What is expected
Write out the data that follows exactly, keeping every picture out.

[Saved data entries]
════════

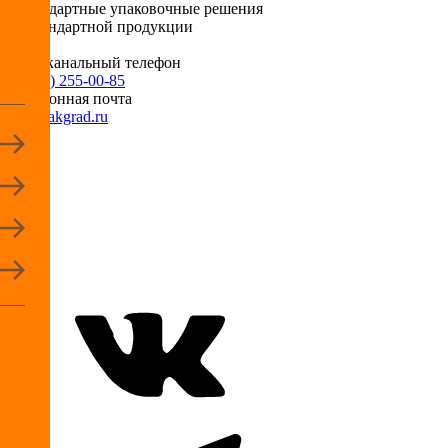
Нестандартные упаковочные решения
для стандартной продукции
Многоканальный телефон
+7 (495) 255-00-85
Электронная почта
info@pakgrad.ru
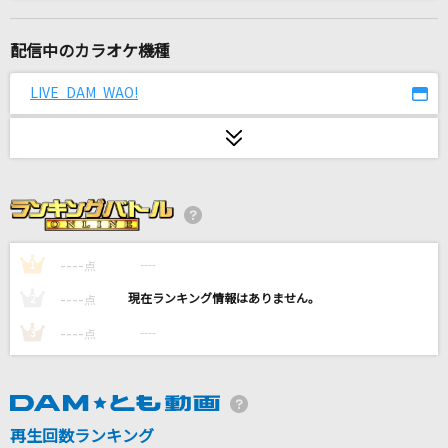
ヴィラン
Ado
配信中のカラオケ機種
Pale Blue(ビデオクリップバージョン)
LIVE DAM WAO!
米津玄師
その先はイグザルト
≒JOY
STYX HELIX
MYTH & ROID
----
----
1
点
----
----
2
点
[生音]美・サイレント
----
----
3
点
山口百恵
ブルーダイアリー
ヒサメ
再生回数ランキング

════════

Task solution
Нестандартные упаковочные решения
для стандартной продукции
Многоканальный телефон
+7 (495) 255-00-85
Электронная почта
info@pakgrad.ru
ヴィラン
Ado
配信中のカラオケ機種
Pale Blue(ビデオクリップバージョン)
LIVE DAM WAO!
米津玄師
その先はイグザルト
≒JOY
STYX HELIX
MYTH & ROID
----
----
1
点
----
----
2
点
[生音]美・サイレント
----
----
3
点
山口百恵
ブルーダイアリー
ヒサメ
再生回数ランキング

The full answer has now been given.